Résolution 2603 (2025)

Auteur(s) :
Assemblée parlementaire
Origine
Discussion par l’Assemblée le 10 avril 2025 (17e séance) (voir Doc. 16129, rapport de la commission des questions politiques et de la démocratie, rapporteur: M. Antonio Gutiérrez Limones). Texte adopté par l’Assemblée le 10 avril 2025 (17e séance).Voir également la Recommandation 2296 (2025).
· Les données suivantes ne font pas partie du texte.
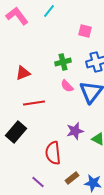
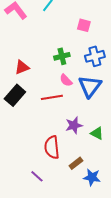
red line: (34, 103) -> (52, 97), moved
black rectangle: (16, 132) -> (15, 95), moved
brown rectangle: (72, 178) -> (76, 163), moved

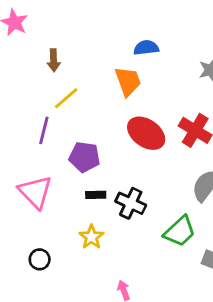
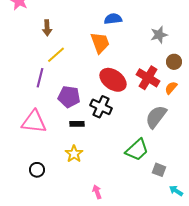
pink triangle: (35, 192) -> (34, 122), turned -40
black cross: (131, 203) -> (101, 107), moved

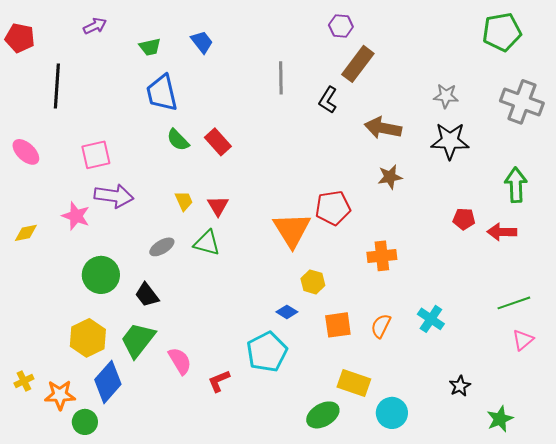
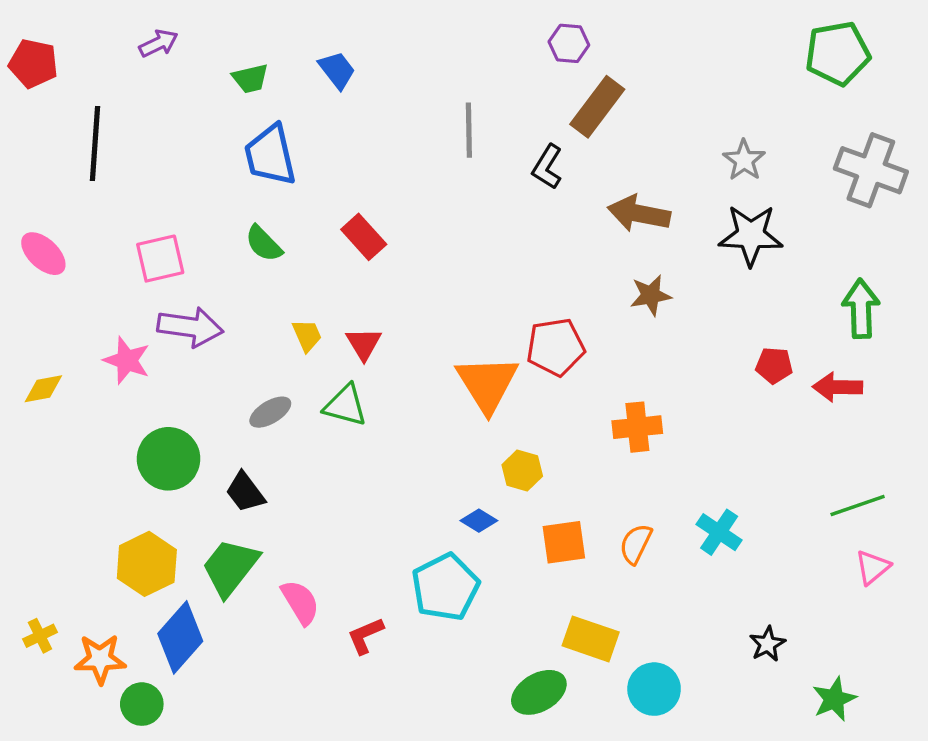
gray star: (446, 96) -> (744, 160), turned 30
green semicircle: (178, 140) -> (264, 244), moved

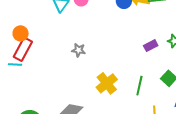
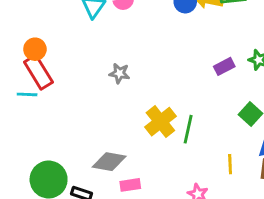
red rectangle: (23, 49) -> (38, 72), turned -60
green line: (139, 86) -> (188, 129), moved

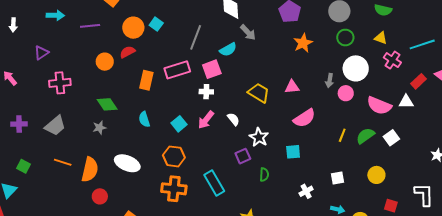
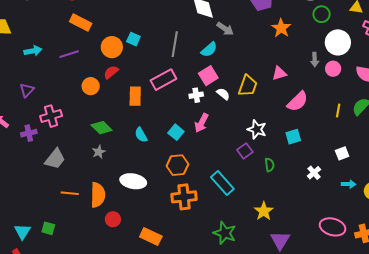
pink square: (212, 69) -> (208, 76), moved
yellow trapezoid: (259, 93) -> (248, 86), turned 90
white semicircle: (233, 119) -> (223, 94), moved
purple cross: (19, 124) -> (29, 133), moved
green square: (24, 166) -> (48, 228), moved

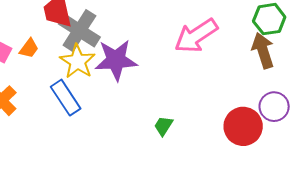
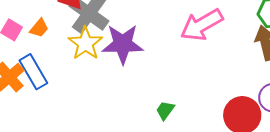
blue rectangle: (66, 98) -> (33, 72), moved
1. L’Europe et l’Amérique latine partagent des liens multidimensionnels: l’Assemblée parlementaire, dans sa Résolution 390 (1968) «Relations avec l’Amérique latine», rappelait déjà que «les affinités multiples qui lient l’Europe à l’Amérique latine ne découlent pas seulement des réalités économiques du monde moderne, mais aussi de leur patrimoine de civilisation». En effet, leurs cultures, leurs politiques et leurs économies sont étroitement liées, et les liens forgés au cours de plus de cinq siècles d’histoire commune ont facilité l’échange des idées, des traditions et des valeurs à travers l’océan Atlantique.
2. À quelques exceptions près, les pays et les organisations de la région latino-américaine partagent les mêmes valeurs fondamentales qui sont au cœur du Conseil de l’Europe: l’universalité des droits humains, le caractère irremplaçable de la démocratie et la primauté de l’État de droit sur la loi du plus fort.
3. Le Conseil de l’Europe a déjà institutionnalisé des relations et établi des contacts avec plusieurs organisations et institutions régionales en Amérique latine:
3.1 un accord de coopération a été signé en 2008 entre l’Assemblée et le Parlement latino-américain (Parlatino);
3.2 un Mémorandum d’accord a été signé entre le Conseil de l’Europe et l’Organisation des États Américains (OEA) en 2011;
3.3 la Cour européenne des droits de l’homme, conjointement avec la Cour interaméricaine des droits de l’homme et la Cour africaine des droits de l’homme et des peuples, a adopté en 2018 la Déclaration de San José, qui établit le Forum permanent de dialogue institutionnel;
3.4 des activités de dialogue et de coopération ont été mises en place avec le système ibéro-américain et ses organisations sectorielles.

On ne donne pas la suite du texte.